- Pet Smart reported a rise in Q1 profits as sales increased by about 10% YoY compared to Q1 2008.
- Earnings and revenue came above analysts’ consensus.
- Company also lifted guidance for Fiscal 2009.
- Q1 profit came in at $46.3 million or 0.37c per share compared to $41.2 million or 0.23c per share YoY in Q1 2008. Analyst were expecting the company report earnings of $37.5 million or 0.30c per share.
- Operations income increased to $89.9 million from $80.3 million in the previous year.
- Q4 2008 reported a net income of $78.4 million or $0.62 per share.
- Net sales increased 10% to $1.33 billion from $1.21 billion Q1 2008. Analysts were expecting revenue to be $1.32 billion.
- Q4 2008 revenue was $1.36 billion.
Sales Breakdown:
- Comparable store sales grew 3.9% while comparable transactions increased 0.1% compared to Q1 2008.
- Pet services sales increased 10.3% to $142.8 million compared to Q1 2008 which was $128.09 million.
"With a solid first quarter performance, our results continue to validate the strength of our commitment to providing differentiated solutions at a great value.” – Phil Francis (CEO Pet Smart)
Forecasts:
- Company expects Q2 to be in the range of $0.26 to $0.30 per share.

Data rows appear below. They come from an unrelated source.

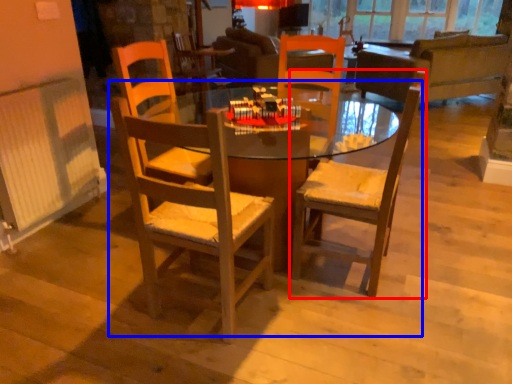 Question: Among these objects, which one is farthest to the camera, chair (highlighted by a red box) or kitchen & dining room table (highlighted by a blue box)?

Choices:
 (A) chair
 (B) kitchen & dining room table

Answer: (A) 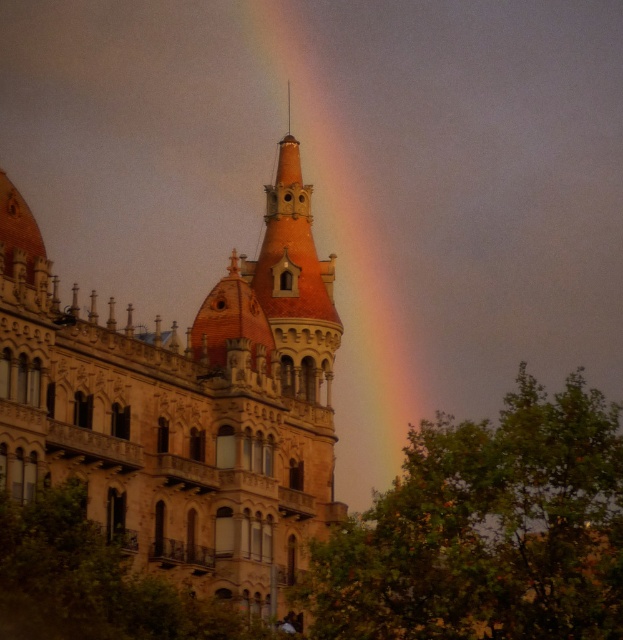 Question: Does brown stone palace at center have a lesser width compared to rainbow at upper center?

Choices:
 (A) yes
 (B) no

Answer: (A)

Question: Which object is closer to the camera taking this photo?

Choices:
 (A) rainbow at upper center
 (B) brown stone palace at center
 (C) green leafy tree at lower right

Answer: (C)

Question: Which of these objects is positioned farthest from the green leafy tree at lower right?

Choices:
 (A) rainbow at upper center
 (B) brown stone palace at center

Answer: (A)

Question: Is brown stone palace at center smaller than green leafy tree at lower right?

Choices:
 (A) yes
 (B) no

Answer: (A)

Question: Can you confirm if brown stone palace at center is positioned below rainbow at upper center?

Choices:
 (A) yes
 (B) no

Answer: (A)

Question: Among these points, which one is farthest from the camera?

Choices:
 (A) (323, 273)
 (B) (356, 481)
 (C) (530, 419)

Answer: (B)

Analysts expects Pet Smart to earn $0.30 for Q2 2009.
- For Fiscal 2009 company expects a range between $1.42 to $1.52 per share. Slight improvement compared to $1.40 to $1.50 per share. Analysts expects $1.47 for Fiscal year 2009.
- Full year comparable sales growth is expected to be within the low single digits.
- Capital spending will be between $115 million to $125 million.
- Total sales growth is expected to be in the mid-to-high single digits.
Technicals
Technicals looks ok, But would hold off buying this share unless it breaks the downward sloping trendline around $23.90 with convincing volume. If it fails and resumes its downward drift. I will observe its reaction towards its approach near $20.78. If that trendline breaks, will look for entry in the long term trendline $19.50.
Personally, this company is a solid company. It is highly regarded as a defensive stock just like the WalMarts, Family Dollars and Unilevers of the world as spending on pets is becoming more and more of a need rather than a luxury. Consumers these days love their pets like their own kids and that is reflected from the growth in PetSmart’s revenue. This is a nice stock to add to my portfolio as one of those defensive companies as soon as I get the desired entry price.